Book Reviews


[Day Permalink] Thursday, January 2, 2003

[Item Permalink] What to do with life? -- Comment()
The Scobleizer Weblog answers Aaron Swartz, who is asking what he should do with his life: "Now, to really understand the question, you need to understand that Aaron is young. He's still of the age that most people would be attending to high school. I was very fortunate to meet Aaron a couple times this past year. To say he's bright would be an understatement. [...] So, in that spirit, here's my answer: Aaron, soak up as much knowledge as you can in the next 12 years. Don't see that you need to give anything back until you're 30. I think you'll do that naturally anyway. Instead, become a master at something that society will need in 2015. Software might be it. I doubt we'll need more 802.11 experts in 2015, though. [...] I personally wouldn't worry too much about it. Life happens. The people I respect are those who build things that other people value. People like an actor on a broadway play, or the guy who designs the signs in Times Square (or, more likely, writes the software that runs them) or a guy who builds a cool scooter for us all to use. [...] If I were in your position, I'd learn to master something really hard. Something most people aren't willing (or are unable) to take on. You have 12 years to prepare. Go to it!"


[Item Permalink] Cold fit only for people with dogs -- Comment()
Today is a cold day. I wrote earlier about Finns at different temperatures. The cold weather is not a light matter any more in Finland. A week of almost -30°C / -22°F temperature is making outdoor life difficult. People with dogs venture outside, but other people tend to remain inside. I like to be out in the open in winter time, but with small children it is no light matter to go outside in this weather.

A friend with a dog commented about the cold weather: When was the last time you saw a dog with a frostbite? His dog refuses even now to go to her little cabin. The dog prefers the snow-covered garden, where it is cooler...
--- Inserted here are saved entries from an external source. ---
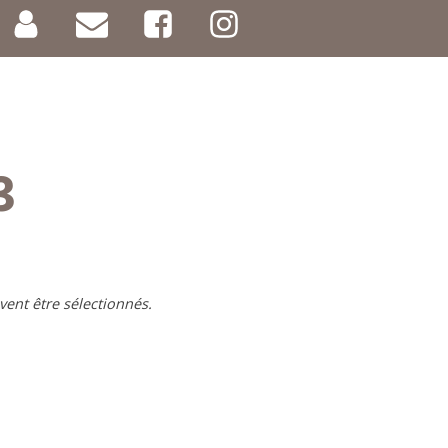
3
vent être sélectionnés.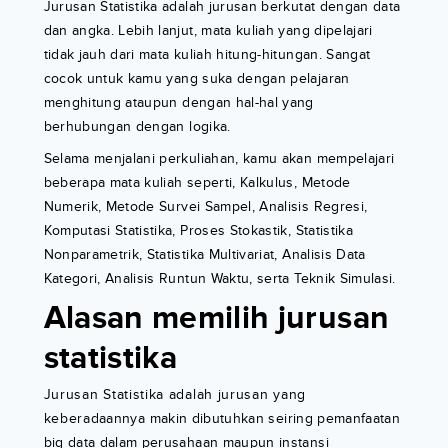
Jurusan Statistika adalah jurusan berkutat dengan data
dan angka. Lebih lanjut, mata kuliah yang dipelajari
tidak jauh dari mata kuliah hitung-hitungan. Sangat
cocok untuk kamu yang suka dengan pelajaran
menghitung ataupun dengan hal-hal yang
berhubungan dengan logika.
Selama menjalani perkuliahan, kamu akan mempelajari
beberapa mata kuliah seperti, Kalkulus, Metode
Numerik, Metode Survei Sampel, Analisis Regresi,
Komputasi Statistika, Proses Stokastik, Statistika
Nonparametrik, Statistika Multivariat, Analisis Data
Kategori, Analisis Runtun Waktu, serta Teknik Simulasi.
Alasan memilih jurusan
statistika
Jurusan Statistika adalah jurusan yang
keberadaannya makin dibutuhkan seiring pemanfaatan
big data dalam perusahaan maupun instansi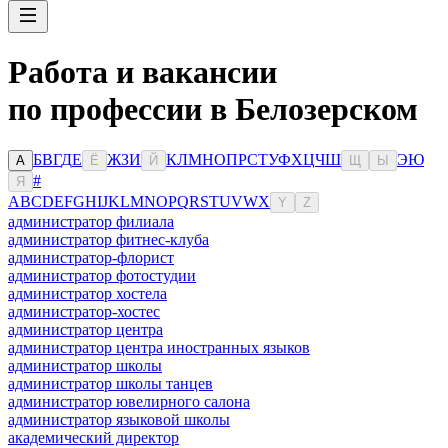
Работа и вакансии
по профессии в Белозерском
Б
В
Г
Д
Е
Ж
З
И
К
Л
М
Н
О
П
Р
С
Т
У
Ф
Х
Ц
Ч
Ш
Э
Ю
А
Ё
Й
Щ
Ы
#
Я
A
B
C
D
E
F
G
H
I
J
K
L
M
N
O
P
Q
R
S
T
U
V
W
X
Y
Z
администратор филиала
администратор фитнес-клуба
администратор-флорист
администратор фотостудии
администратор хостела
администратор-хостес
администратор центра
администратор центра иностранных языков
администратор школы
администратор школы танцев
администратор ювелирного салона
администратор языковой школы
академический директор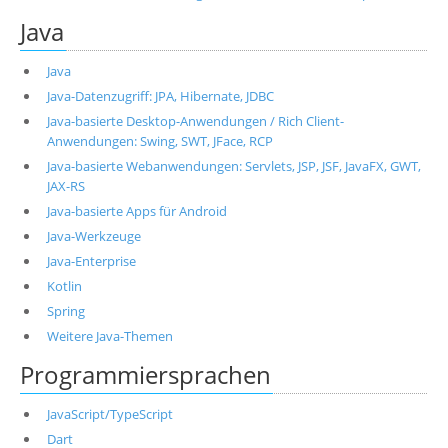
Java
Java
Java-Datenzugriff: JPA, Hibernate, JDBC
Java-basierte Desktop-Anwendungen / Rich Client-
Anwendungen: Swing, SWT, JFace, RCP
Java-basierte Webanwendungen: Servlets, JSP, JSF, JavaFX, GWT,
JAX-RS
Java-basierte Apps für Android
Java-Werkzeuge
Java-Enterprise
Kotlin
Spring
Weitere Java-Themen
Programmiersprachen
JavaScript/TypeScript
Dart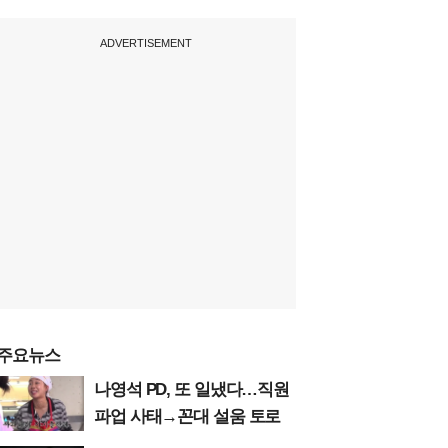
ADVERTISEMENT
주요뉴스
나영석 PD, 또 일냈다…직원
파업 사태→꼰대 설움 토로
[Item Permalink] Google PageRank algorithm -- Comment()
As noted by many, the PageRank algorithm is based on solving a large eigenvalue problem. The dimension of the square matrix was 26 million in the description of the method (see below) written in 1997/1998. Today the dimension is of the order of 109, so the problem is computationally demanding. It must be one of the biggest eigenvalue computations done routinely. Of course, the matrix is sparse, and you don't need to be absolutely exact. It would be interesting to know what kind of solution methods are used, and how the solution is parallelized.
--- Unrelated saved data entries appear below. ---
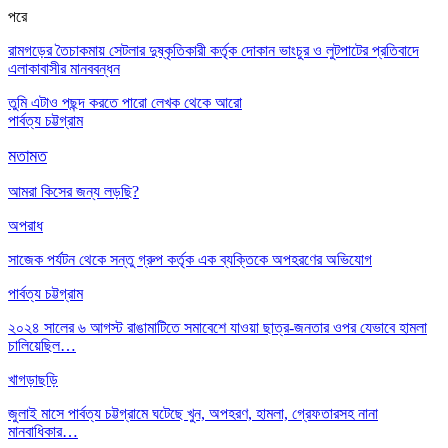
পরে
রামগড়ের তৈচাকমায় সেটলার দুষ্কৃতিকারী কর্তৃক দোকান ভাংচুর ও লুটপাটের প্রতিবাদে
এলাকাবাসীর মানববন্ধন
তুমি এটাও পছন্দ করতে পারো
লেখক থেকে আরো
পার্বত্য চট্টগ্রাম
মতামত
আমরা কিসের জন্য লড়ছি?
অপরাধ
সাজেক পর্যটন থেকে সন্তু গ্রুপ কর্তৃক এক ব্যক্তিকে অপহরণের অভিযোগ
পার্বত্য চট্টগ্রাম
২০২৪ সালের ৬ আগস্ট রাঙামাটিতে সমাবেশে যাওয়া ছাত্র-জনতার ওপর যেভাবে হামলা
চালিয়েছিল…
খাগড়াছড়ি
জুলাই মাসে পার্বত্য চট্টগ্রামে ঘটেছে খুন, অপহরণ, হামলা, গ্রেফতারসহ নানা
মানবাধিকার…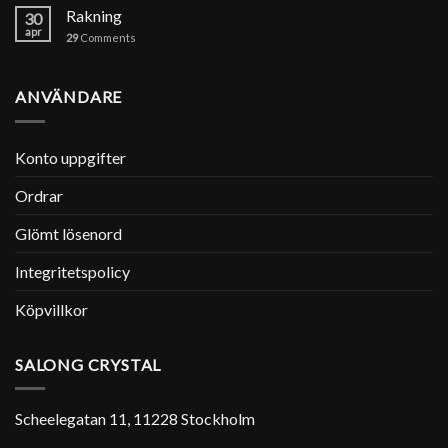
Rakning
30
apr
29
Comments
ANVÄNDARE
Konto uppgifter
Ordrar
Glömt lösenord
Integritetspolicy
Köpvillkor
SALONG CRYSTAL
Scheelegatan 11, 11228 Stockholm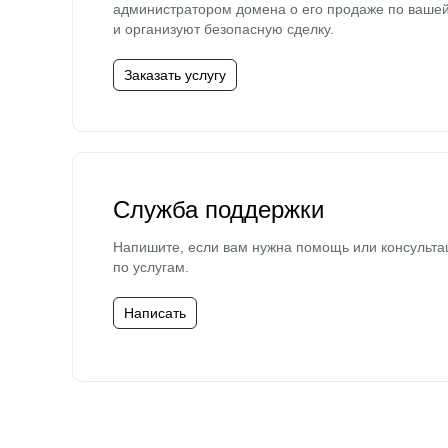
администратором домена о его продаже по ваше
и организуют безопасную сделку.
Заказать услугу
Служба поддержки
Напишите, если вам нужна помощь или консульта
по услугам.
Написать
Curiouser and curiouser! (via Blogging Alone) writes: "... it did lead me to an interesting paper by Sergey Brin about Google.  This was written in, I guess, 97/98 i.e. well before Google became the monster it is today. [...] it does have the best description of the page rank algorithm and how it is calculated that I have seen so far.  I'm guessing it's a good deal more sophisticated these days but this might be of interest for others like myself who wonder about the inner workings. [...] To quote from that paper:

2.1.1 Description of PageRank Calculation

Academic citation literature has been applied to the web, largely by counting citations or backlinks to a given page. This gives some approximation of a page's importance or quality. PageRank extends this idea by not counting links from all pages equally, and by normalizing by the number of links on a page. PageRank is defined as follows:

We assume page A has pages T1...Tn which point to it (i.e., are citations). The parameter d is a damping factor which can be set between 0 and 1. We usually set d to 0.85. There are more details about d in the next section. Also C(A) is defined as the number of links going out of page A. The PageRank of a page A is given as follows:

PR(A) = (1-d) + d (PR(T1)/C(T1) + ... + PR(Tn)/C(Tn))

Note that the PageRanks form a probability distribution over web pages, so the sum of all web pages' PageRanks will be one.

PageRank or PR(A) can be calculated using a simple iterative algorithm, and corresponds to the principal eigenvector of the normalized link matrix of the web. Also, a PageRank for 26 million web pages can be computed in a few hours on a medium size workstation. There are many other details which are beyond the scope of this paper."